NEW PENTAGON REPORT RAISES CONCERNS OF CIVIL WAR
The latest Pentagon report on the Iraq war, issued Friday, says that the Sunni Arab insurgency has now been overshadowed by the battle between Shiite and Sunni militias.
That struggle, referred to as the “core conflict”, has the Pentagon quite concerned.
“Conditions that could lead to civil war exist in Iraq, specifically in and around Baghdad, and concern about civil war within the Iraqi civilian population has increased in recent months,” the report stated.
Attacks have increased by 15 percent in the past three months and casualties among Iraqis surged 51 percent.
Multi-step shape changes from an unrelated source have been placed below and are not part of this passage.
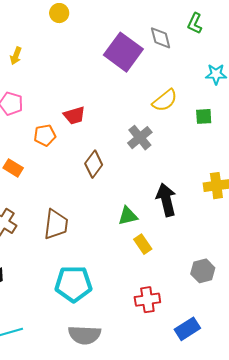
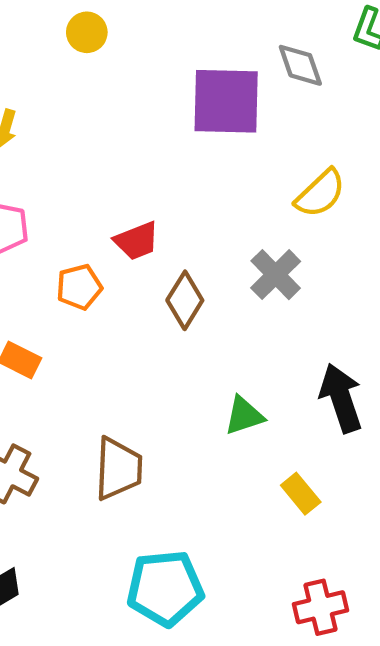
purple square: (123, 52) -> (226, 101), turned -30
brown diamond: (94, 164) -> (185, 300), moved
green triangle: (128, 216) -> (244, 416), moved

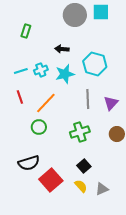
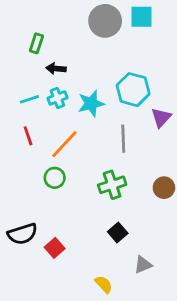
black arrow: (62, 49) -> (56, 69), moved
purple triangle: (111, 103) -> (161, 118), moved
black semicircle: (29, 163) -> (22, 234), moved
red square: (51, 180) -> (55, 248), moved, size x0.6
yellow semicircle: (81, 186) -> (104, 284), moved

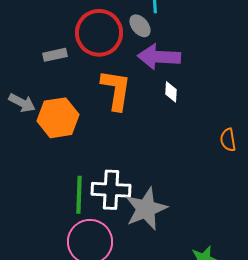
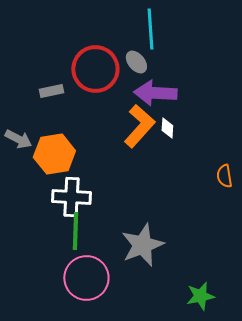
orange L-shape: (116, 90) -> (139, 126), moved, turned 33
white cross: (111, 190) -> (71, 197), moved

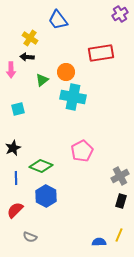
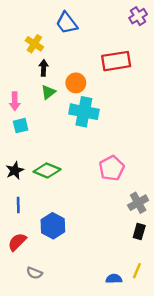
black arrow: (27, 57) -> (44, 68), moved, turned 88
pink arrow: (11, 70) -> (15, 101), moved
pink pentagon: (82, 151) -> (112, 168), moved
green diamond: (41, 166) -> (47, 170), moved

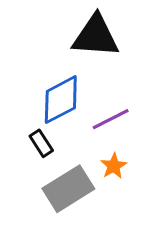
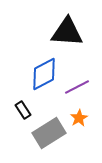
black rectangle: (41, 143) -> (23, 110), moved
According to the report, the increasing sectarian violence is being fed in part by interference from neighboring Iran and Syria.
Of particular concern is that the militias have become entrenched in various neighborhoods, especially in Baghdad, where they are seen as providers of security as well as basic social services.
The report said the U.S. is currently facing its greatest challenge since the war began in March 2003. “The security situation is currently at its most complex state since the initiation of Operation Iraq Freedom,” it read.
Though notably gloomy in its acknowledgment of the potential for civil war, the report said the current violence does not amount to that just yet and asserted that the momentum toward such a war can be stopped.
But just last week, a statement purportedly from al-Qaida’s Iraqi umbrella group urged Sunnis, who form the majority among the world’s Muslims but a minority in Iraq, to launch a holy war against Shiites.
Many Iraqis fear a divided capital, separated by the Tigris River in the middle as the sectarian boundary, resulting in a Sunni west and a Shiite east. Trying govern under those conditions would be nearly impossible for the fledgling government.